As shown in Fig. 4, according to the background technology, the motor includes a mover 20' and a stator 10', and there is a gap between the stator 10' and the mover 20', so that the opposite surfaces of the mover 20' and the stator 10' An air gap 30' is formed therebetween. The current structure for limiting the gap between the mover 20' and the stator 10' of the motor is defined by bearings 40 at both ends of the mover 20' and the stator 10' of the motor. The disadvantage of using such a gap between the mover and the stator defined by both ends is that, on the one hand, the mass of the bearing 40 itself is relatively large; It is difficult to guarantee the accuracy of the gap when it is necessary to limit the smaller gap between the mover and the stator, so other mechanical structures must be added to ensure the position of the bearing, because the quality of the bearing itself is relatively low In addition to other auxiliary mechanical structures, the structure of the entire motor is complicated and the mass is increased.

As shown in FIG. 1 , in order to solve the above problems, the motor provided by the embodiment of the present invention includes a lining layer 30 arranged between the opposing surfaces of the stator 10 and the mover 20 to define the gap, the The thickness of the lining layer 30 is slightly smaller than the gap.

The thickness of the bushing layer is slightly smaller than the gap, which can ensure that the bushing layer limits the gap between the stator and the mover, but does not affect the movement of the mover relative to the stator; in addition, although the bushing layer is arranged between the stator and the mover Partially (preferably more than half) or all of the air gap between the opposite faces of the mover and the stator is filled between the opposite faces of the mover, but as long as there is a gap between the mover and the stator, it will not affect the formation of the magnetic gap between them .

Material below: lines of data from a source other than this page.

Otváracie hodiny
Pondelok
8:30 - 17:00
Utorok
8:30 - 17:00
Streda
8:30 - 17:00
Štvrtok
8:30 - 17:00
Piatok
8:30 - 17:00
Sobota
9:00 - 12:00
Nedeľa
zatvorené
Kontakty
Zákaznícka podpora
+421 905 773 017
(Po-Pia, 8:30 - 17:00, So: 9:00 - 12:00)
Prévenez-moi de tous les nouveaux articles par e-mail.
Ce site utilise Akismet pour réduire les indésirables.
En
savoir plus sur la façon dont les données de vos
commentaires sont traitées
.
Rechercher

It should be noted that the bushing layer is arranged between the stator and the opposite surface of the mover, and is preferably fixedly connected with the corresponding stator or mover, so as to ensure that the bushing layer is at least fixed on the stator or mover, Therefore, during the movement of the mover, the friction between the stator or the mover and the side of the corresponding fixedly connected bushing layer can be relatively reduced; in addition, the bushing layer can not be fixedly connected with the stator or the mover, that is Just insert the bushing layer into the air gap between the stator and the mover. Since the thickness of the bushing layer is only slightly smaller than the gap, this method is also possible, but this method will relatively increase the movement of the mover. friction.

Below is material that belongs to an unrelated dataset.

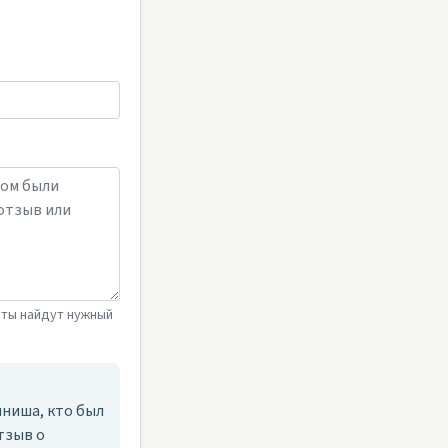
сты найдут нужный
ниша, кто был
тзыв о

It should be noted that the thickness slightly smaller than the gap can be preferably 0.01-0.02 millimeters (MM), but it is not limited thereto, and the value will be different depending on the structure of the motor, as long as the bushing layer can define the stator and the moving part. The gap between the rotors without affecting the movement of the mover relative to the stator falls within the protection scope of the present invention. Compared with the method of setting bearings at both ends, this method can limit the gap of 0.1-0.15MM between the stator and the mover through a simple structure.

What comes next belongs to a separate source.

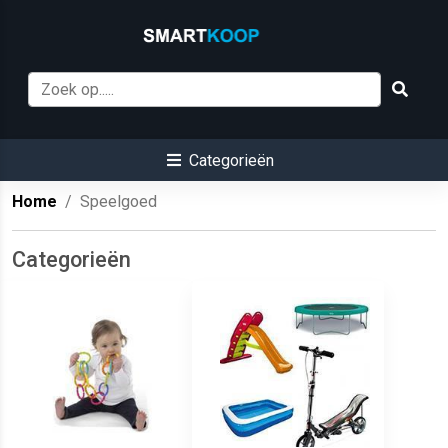
Categorieën
Home
Speelgoed
Categorieën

Since the motor sets a bushing layer with a thickness slightly smaller than the gap between the stator and the opposite surface of the mover, the gap between the mover and the stator can be limited while ensuring that the mover can move relative to the stator. Movement, and will not affect the magnetic gap between the mover and the stator, so that the motor can limit the gap between the stator and the mover through a simple structure, thereby reducing the weight of the motor itself; at the same time, using this simple The structure can limit the small gap between the stator and the mover without adding additional components, so even if it is applied to a motor with a small gap, the weight of the motor itself can be reduced.

In addition, in some motors (such as motors with cogging structures on the surface of the stator and the mover), the torque can be increased by increasing the number of cogs and correspondingly reducing the gap between the stator and the mover, so In some cases, it can replace the reducer (the disadvantage of the reducer is high cost, high quality, and not resistant to wear, etc.) to achieve a certain degree of increased torque, thereby overcoming the disadvantages of using the reducer.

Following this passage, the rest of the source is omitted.